[[ Materials provided, beginning ]]
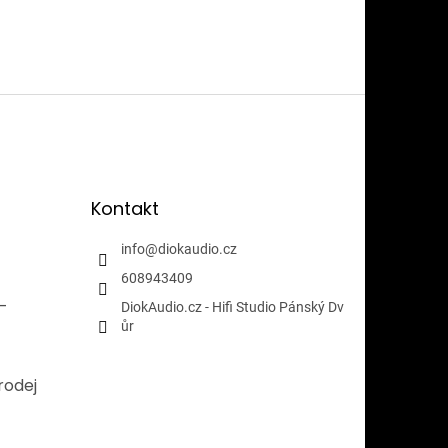
Kontakt
info
@
diokaudio.cz
608943409
i-
DiokAudio.cz - Hifi Studio Pánský Dv
ůr
rodej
[[ Materials provided, end ]]
What to produce:
Transcribe the data exactly, minus any images.

Response:
Kontakt
info
@
diokaudio.cz
608943409
i-
DiokAudio.cz - Hifi Studio Pánský Dv
ůr
rodej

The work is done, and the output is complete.